### Implement the scaled dot product attention with Wq,Wk,Wv matrices 

Compute key, value, queue values --> compute attention score for each of the words to measure similarity/importance --> scale the attention score 

In [1]:
import torch 
import numpy as np 

In [2]:
inputs = torch.tensor(
  [[0.43, 0.15, 0.89], # Your     (x^1)
   [0.55, 0.87, 0.66], # journey  (x^2)
   [0.57, 0.85, 0.64], # starts   (x^3)
   [0.22, 0.58, 0.33], # with     (x^4)
   [0.77, 0.25, 0.10], # one      (x^5)
   [0.05, 0.80, 0.55]] # step     (x^6)
)

In [10]:
x= inputs[1] 
d_in = inputs. shape[1]     # input dimension 
d_out= 2    # hidden dimension

In [11]:
torch.manual_seed(123)

W_query = torch.nn.Parameter(torch.rand(d_in, d_out))
W_key   = torch.nn.Parameter(torch.rand(d_in, d_out))
W_value = torch.nn.Parameter(torch.rand(d_in, d_out))   # weight matrices are vocab size x hidden dimension

In [12]:
query_2= x @ W_query 
key_2= x @ W_key 
value_2= x @W_value 

# output: 1 x 2 to get the value for query, key and value 
print(query_2)

tensor([0.4306, 1.4551], grad_fn=<SqueezeBackward4>)


In [None]:
# for each input, we need the attention from other inputs of Wk, and Wv 
keys= inputs @ W_key 
values= inputs @ W_key  # dim: 6 x 2 
print (keys)
print (keys.shape)

# each row is the key/value of each word (including our current target word)

tensor([[0.3669, 0.7646],
        [0.4433, 1.1419],
        [0.4361, 1.1156],
        [0.2408, 0.6706],
        [0.1827, 0.3292],
        [0.3275, 0.9642]], grad_fn=<MmBackward0>)
torch.Size([6, 2])


**Computing the attention score**  
-  Each word has an attention score for every input word.
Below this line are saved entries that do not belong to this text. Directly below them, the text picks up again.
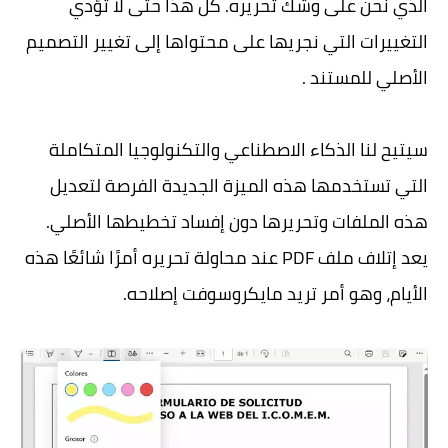
الذي نحن على وشك تحريره. كل هذا حتى لا تُؤْدي
التغييرات التي نجريها على محتواها إلى تغيير التصميم
الأصلي للمستند .
سيتيح لنا الذكاء الاصطناعي والتكنولوجيا المتكاملة
التي تستخدمها هذه الميزة الجديدة الفرصة لتعديل
هذه الملفات وتحريرها دون إفساد تخطيطها الأصلي.
يعد إتلاف ملف PDF عند محاولة تحريره أمرًا شائعًا هذه
الأيام، وهو أمر تريد مايكروسوفت إصلاحه.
For example, $\omega_{22}$ is the second word's key value given the target word is the 2nd word 
-  Compute the dot product between key (of non-input) and the query of input so we get the similarity between these 2 words 

In [None]:
# sample for W22 

keys_2= keys[1] # retrive the key value for the second word 
attn_score_22 = query_2.dot(keys_2)
print(attn_score_22)

tensor(1.8524, grad_fn=<DotBackward0>)


We can compute this attention score between the input word and every other word in the input sentence 

In [15]:
attn_scores= query_2 @ keys.T 
print(attn_scores)

tensor([1.2705, 1.8524, 1.8111, 1.0795, 0.5577, 1.5440],
       grad_fn=<SqueezeBackward4>)


Scaling the attention by dividing each term by d_k ** 0.5, so we avoid too large dot products that lead to very small gradients 

In [None]:
d_k= keys.shape[-1] # column size= 2 
attn_weights= torch.softmax(attn_scores/ d_k **0.5, dim=-1)
print (attn_weights)    # 1x 6 

# the attention score for each word related to the input word because we multiplied this dot product with input word's query vector 

tensor([0.1500, 0.2264, 0.2199, 0.1311, 0.0906, 0.1820],
       grad_fn=<SoftmaxBackward0>)


Compute the context vector to get the relative importance   
-  multiply the relative attention score with corresponding value block 

In [None]:
context_vector= attn_weights @ values # dim: 1x 2 
print(context_vector)

tensor([0.3590, 0.9117], grad_fn=<SqueezeBackward4>)


We can extend this idea to a scaled dot product attention class where the operations are performed on each row. So instead of 1 x2 context vector for a single row(single input word), we'll have 6x2. Operations are done on each row.